Cette leçon s’applique d’autant plus dans le contexte multipolaire actuel. Bien que la dissuasion demeure indispensable, les cadres de la guerre froide ne sont plus adaptés à un monde façonné par la coercition économique, les migrations, l’insécurité énergétique, la concurrence technologique et la cyberguerre. L’Otan doit par conséquent compléter sa puissance militaire par une vision géopolitique clairvoyante et une pratique subtile du pouvoir.

L’ordre juridique international cède de plus en plus la place à la politique des grandes puissances. La crédibilité de toute alliance repose sur sa volonté de faire respecter les normes qu’elle proclame. Or, les menaces d’annexion du Groenland – un territoire autonome du Danemark – formulées par le président américain Donald Trump remettent en cause l’un des principes fondamentaux de la Charte des Nations Unies : l’intégrité territoriale des États souverains. Lorsque la puissance dominante de l’Otan menace la souveraineté de l’un de ses propres membres, l’engagement de l’alliance en faveur du droit international sonne creux.

Ces défis structurels sont aggravés par une fracture croissante concernant l’objectif stratégique de l’Otan. Certes, les désaccords entre alliés ne datent pas d’hier.
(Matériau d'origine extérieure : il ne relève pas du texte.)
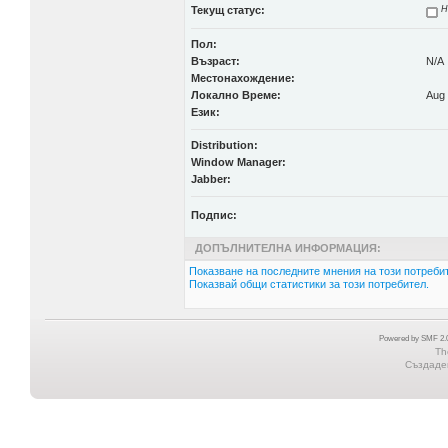
Текущ статус:
Н
Пол:
Възраст:
N/A
Местонахождение:
Локално Време:
Aug 
Език:
Distribution:
Window Manager:
Jabber:
Подпис:
ДОПЪЛНИТЕЛНА ИНФОРМАЦИЯ:
Показване на последните мнения на този потребит
Показвай общи статистики за този потребител.
Powered by SMF 2.0
Th
Създаден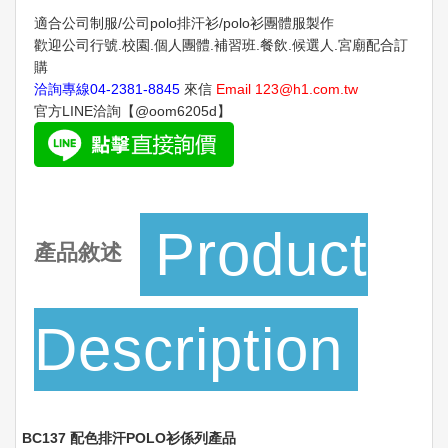
適合公司制服/公司polo排汗衫/polo衫團體服製作
歡迎公司行號.校園.個人團體.補習班.餐飲.候選人.宮廟配合訂
購
洽詢專線
04-2381-8845
來信
Email
123@h1.com.tw
官方LINE洽詢【@oom6205d】
Product
產品敘述
Description
BC137 配色排汗POLO衫係列產品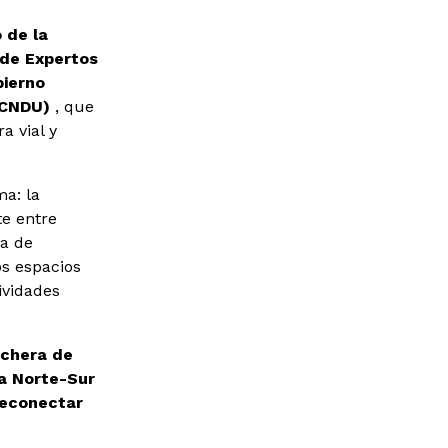
 de la
 de Expertos
ierno
(CNDU)
, que
a vial y
a: la
te entre
va de
os espacios
ividades
nchera de
a Norte-Sur
reconectar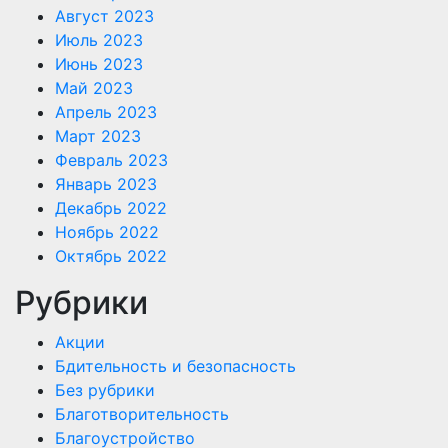
Август 2023
Июль 2023
Июнь 2023
Май 2023
Апрель 2023
Март 2023
Февраль 2023
Январь 2023
Декабрь 2022
Ноябрь 2022
Октябрь 2022
Рубрики
Акции
Бдительность и безопасность
Без рубрики
Благотворительность
Благоустройство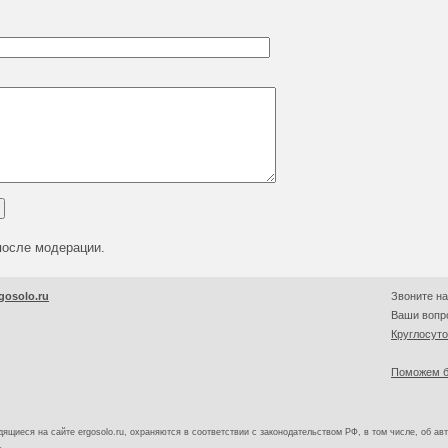
после модерации.
gosolo.ru
Звоните на
Ваши вопро
Круглосут
Поможем б
ящиеся на сайте ergosolo.ru, охраняются в соответствии с законодательством РФ, в том числе, об ав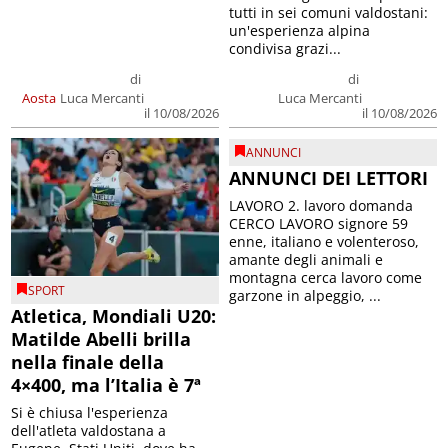
tutti in sei comuni valdostani:
un'esperienza alpina
condivisa grazi...
di
di
Aosta
Luca Mercanti
Luca Mercanti
il 10/08/2026
il 10/08/2026
ANNUNCI
ANNUNCI DEI LETTORI
LAVORO 2. lavoro domanda
CERCO LAVORO signore 59
enne, italiano e volenteroso,
amante degli animali e
montagna cerca lavoro come
SPORT
garzone in alpeggio, ...
Atletica, Mondiali U20:
Matilde Abelli brilla
nella finale della
4×400, ma l’Italia è 7ª
Si è chiusa l'esperienza
dell'atleta valdostana a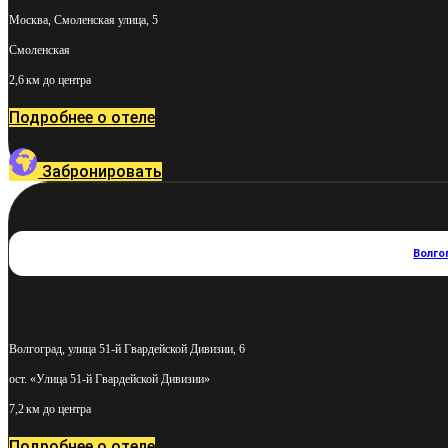
Москва, Смоленская улица, 5
Смоленская
2,6 км до центра
Подробнее о отеле
Забронировать
Волго
Волгоград, улица 51-й Гвардейской Дивизии, 6
ост. «Улица 51-й Гвардейской Дивизии»
7,2 км до центра
Подробнее о отеле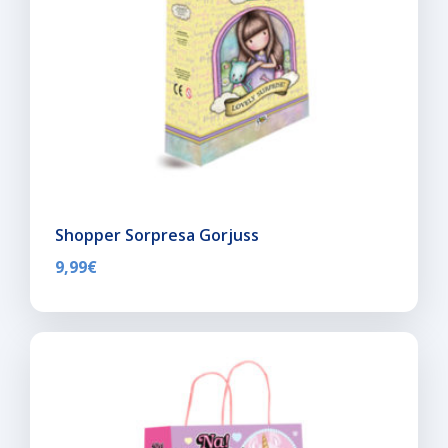
Shopper Sorpresa Gorjuss
9,99
€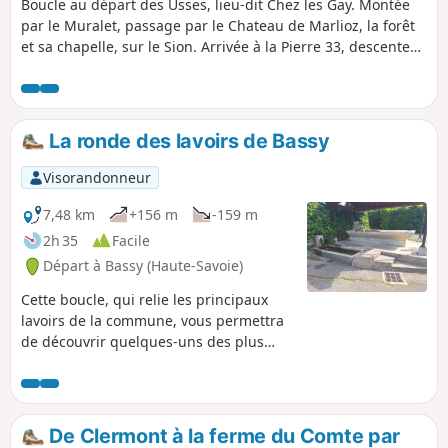
Boucle au départ des Usses, lieu-dit Chez les Gay. Montée
par le Muralet, passage par le Chateau de Marlioz, la forêt
et sa chapelle, sur le Sion. Arrivée à la Pierre 33, descente
sur Minzier, et retour par la Route de la Forêt et le Chemin
du Muralet. Balade plutôt facile même si les montées sont
assez raides, les chemins sont praticables bien que parfois
boueux.
La ronde des lavoirs de Bassy
Visorandonneur
7,48 km
+156 m
-159 m
2h 35
Facile
Départ à Bassy (Haute-Savoie)
Cette boucle, qui relie les principaux
lavoirs de la commune, vous permettra
de découvrir quelques-uns des plus
beaux panoramas de Bassy et de
Veytrens, avec des vues sur le grand
paysage agricole et la vallée du Rhône.
De Clermont à la ferme du Comte par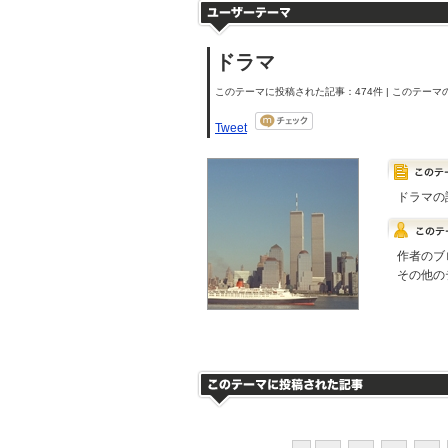
ドラマ
このテーマに投稿された記事：474件 | このテーマの
Tweet
ドラマの
作者のブ
その他の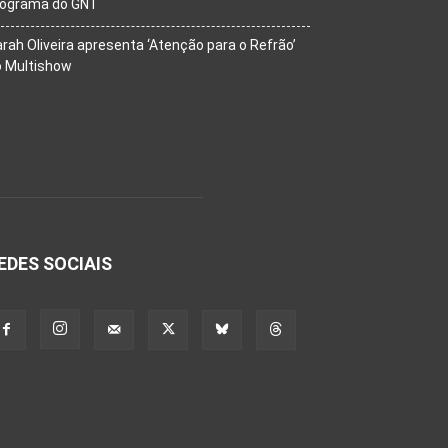
rograma do GNT
rah Oliveira apresenta ‘Atenção para o Refrão’
o Multishow
EDES SOCIAIS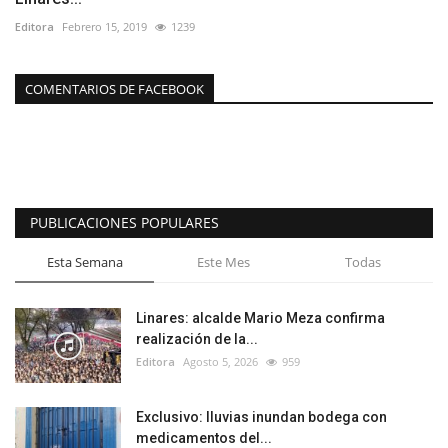
Editora
Febrero 15, 2019
1239
COMENTARIOS DE FACEBOOK
PUBLICACIONES POPULARES
Esta Semana
Este Mes
Todas
Linares: alcalde Mario Meza confirma
realización de la...
Editora
Agosto 5, 2026
959
Exclusivo: lluvias inundan bodega con
medicamentos del...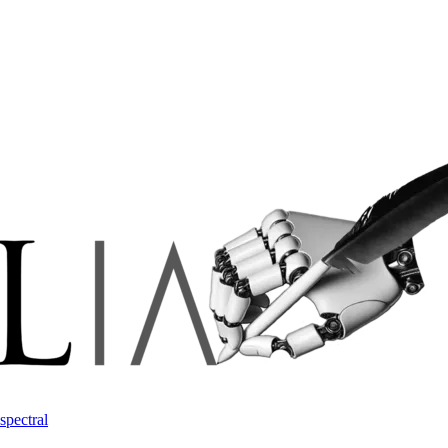
spectral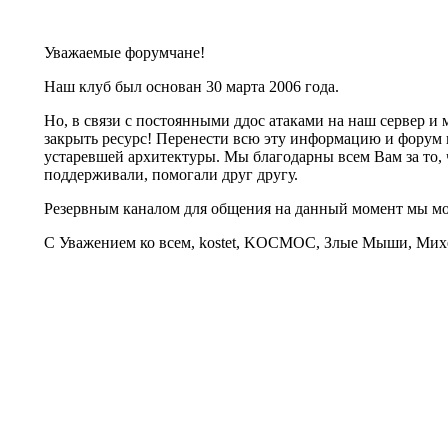
Уважаемые форумчане!
Наш клуб был основан 30 марта 2006 года.
Но, в связи с постоянными ддос атаками на наш сервер 
закрыть ресурс! Перенести всю эту информацию и форум 
устаревшей архитектуры. Мы благодарны всем Вам за то, 
поддерживали, помогали друг другу.
Резервным каналом для общения на данный момент мы 
С Уважением ко всем, kostet, KOCMOC, Злые Мыши, Михе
La guerre en Irak a par exemple a profondément partagé les États-Unis et leurs partenaires européens, mais les deux parties ont continué de considérer l’Otan comme indispensable à la sécurité transatlantique. 

D’une alliance politico-militaire à un arrangement transactionnel 

Sous Trump, les États-Unis considèrent de plus en plus l’Otan comme un arrangement transactionnel, et prennent d’importantes décisions de politique étrangère sans consulter leurs principaux alliés.

La guerre contre l’Iran l’illustre parfaitement. Ce conflit, qui est susceptible de redessiner le paysage sécuritaire régional, et qui a profondément perturbé l’économie mondiale, revêt de profondes implications pour tous les États membres de l’Otan, alors que l’Alliance elle-même semble n’avoir joué aucun rôle dans le processus décisionnel. Une alliance dont les membres peuvent être entraînés dans un conflit régional qu’ils n’ont ni choisi collectivement, ni approuvé politiquement, risque de saper la confiance mutuelle nécessaire à la coopération en matière de sécurité.

La crise de l’Otan étant davantage une crise d’identité que de capacités, la redynamisation de l’Alliance nécessite plus qu’une augmentation des budgets de défense et qu’un renforcement de la dissuasion. L’Otan a besoin d’un fondement normatif renouvelé, ancré dans la légitimité démocratique et les droits de l’homme, d’un réengagement à l’appui du droit international, ainsi que d’une vision économique adaptée à l’ère du rééquilibrage mondial des puissances.

Sans une philosophie stratégique cohérente, centrée sur la légitimité démocratique, les droits de l’homme et l’État de droit, l’Otan risque de ne devenir qu’un instrument au service des intérêts des Etats-Unis et de ceux du complexe militaro-industriel américain.